Un Frankenstein de tono filosófico más que terrorífico
El guión escrito por Max Landis y filmado por Paul McGuigan se centra en las preguntas de Mary Shelley.
La moral científica, la creación y destrucción de vida y la audacia de la humanidad en su relación con Dios que la escritora inglesa Mary Shelley planteó en su novela gótica Frankenstein o el Moderno Prometeo (1817), se encuentran clara y absolutamente presentes en el relato de Victor Frankenstein, película anglo-americana dirigida por Paul McGuigan
En este cuento que reconoce fidelidad a las preguntas de los originales de la autora --fueron varios corregidos entre 1816 y 1838--, se encuentra a un Victor Frankenstein (James McAvoy) estudiante de Medicina, hombre obsesionado con el poder de la electricidad para revivir cuerpos ya inertes.
En sus furtivas recorridas por sitios de donde pueda extraer partes de animales para sus experimentos, Victor asiste a una función de circo donde descubre a un triste payaso sin nombre (Daniel Radcliffe, definitivamente alejado de su Harry Potter), un jorobado sometido casi a esclavitud, que demuestra sus conocimientos de Anatomía, una `mano de cirujano´ talentosa al salvar la vida de la acróbata Lorelei (Jessica Brown Findlay) que se desplomó en plena función.
Fascinado, Victor decide rescatar al joven clown a costa de cierta confusión y muerte, y a convertirlo en su asistentes y proveyéndolo de una nueva vida e identidad, la de Igor Strauss, antiguo amigo desaparecido en circunstancias desconocidas.
A diferencia de otras películas que han tomado al personaje de la criatura de Frankenstein para elaborar un relato de terror a partir del dilema "fe o razón", el guión de Max Landis enfoca en Victor Frankenstein para versar en el citado dilema y en los riesgos de las creencias fundamentalistas sobre la validez de uno u otro concepto.

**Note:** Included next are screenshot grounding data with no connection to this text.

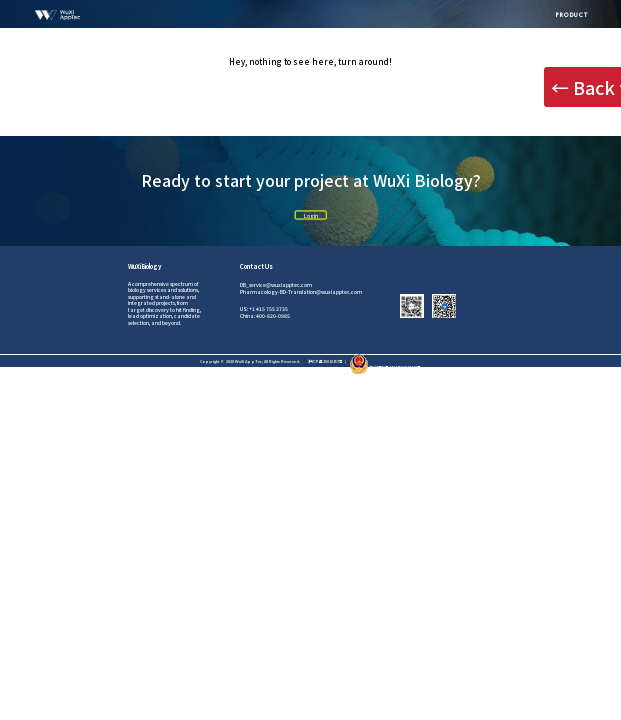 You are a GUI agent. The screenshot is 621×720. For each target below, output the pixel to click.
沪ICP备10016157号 (325, 361)
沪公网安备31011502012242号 (385, 367) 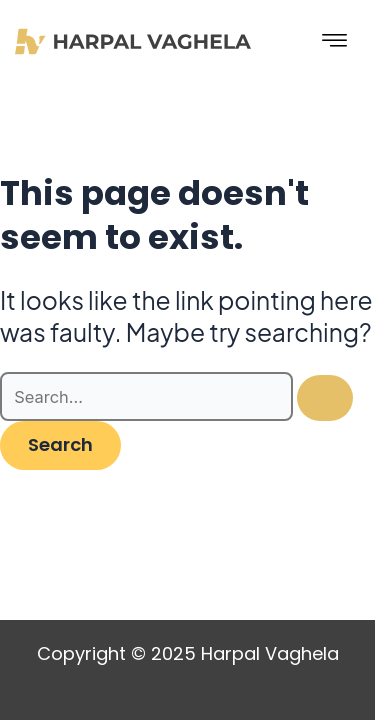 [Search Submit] (325, 398)
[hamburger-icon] (335, 41) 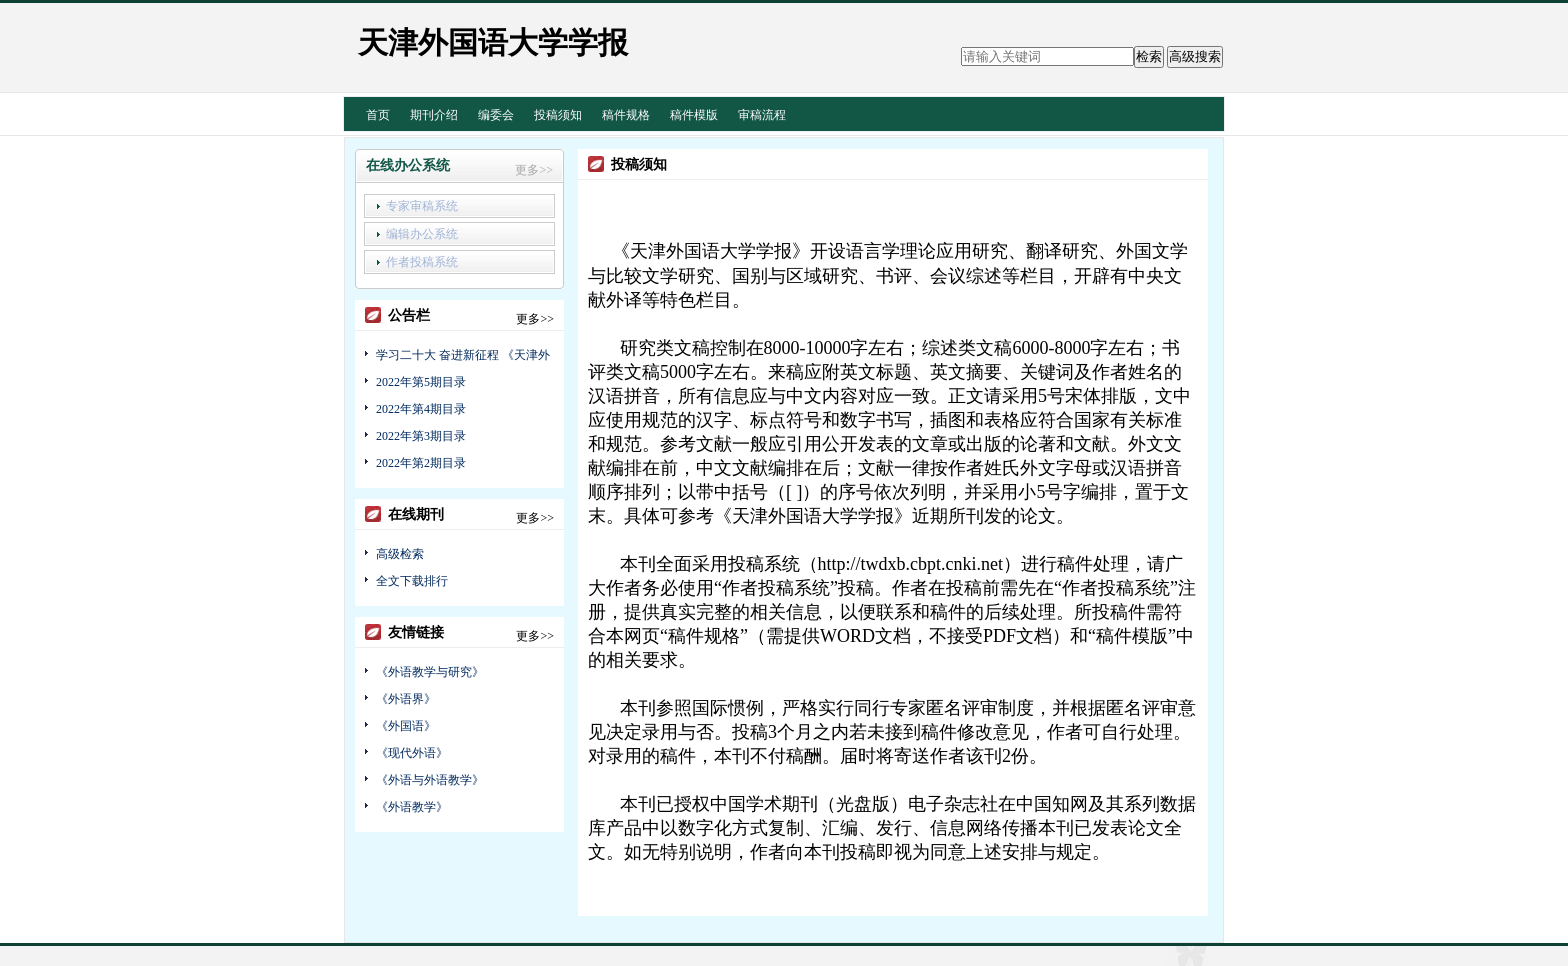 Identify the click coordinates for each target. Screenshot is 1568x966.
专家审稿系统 (422, 206)
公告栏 (409, 315)
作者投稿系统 (422, 262)
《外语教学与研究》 (430, 672)
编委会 (496, 115)
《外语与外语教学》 (430, 780)
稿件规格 (626, 115)
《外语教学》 (412, 807)
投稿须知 (558, 115)
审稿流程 (762, 115)
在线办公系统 (408, 165)
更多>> (534, 170)
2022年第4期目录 (421, 409)
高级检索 (400, 554)
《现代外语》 (412, 753)
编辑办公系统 (422, 234)
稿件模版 (694, 115)
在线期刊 (416, 514)
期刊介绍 (434, 115)
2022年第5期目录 (421, 382)
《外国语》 (406, 726)
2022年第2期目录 (421, 463)
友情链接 (416, 632)
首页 (378, 115)
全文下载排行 (412, 581)
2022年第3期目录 (421, 436)
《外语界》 (406, 699)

Para eso la narración se realiza desde la mirada de Igor, un ser casi inocente y despojado de todo prejuicio, que mediará entre la razón pura de su actual mentor y la religiosidad al borde del oscurantismo del inspector Turpin (Andrew Scott).
Igor actuará como lo hacen las preguntas filosóficas y Lorelei obrará como una suerte de consciencia externa que le permite tomar distancia para hurgar en las motivaciones de un científico que juega a convertirse en el mismo Creador que niega.
El tratamiento que hace McGuigan procura responder a las demandas de espectacularidad --por momentos excesiva-- , quizás con la lícita intención de captar la atención hacia la médula de la narración.
Desconectado, se siente el subrayado inicial y final sobre el título del filme.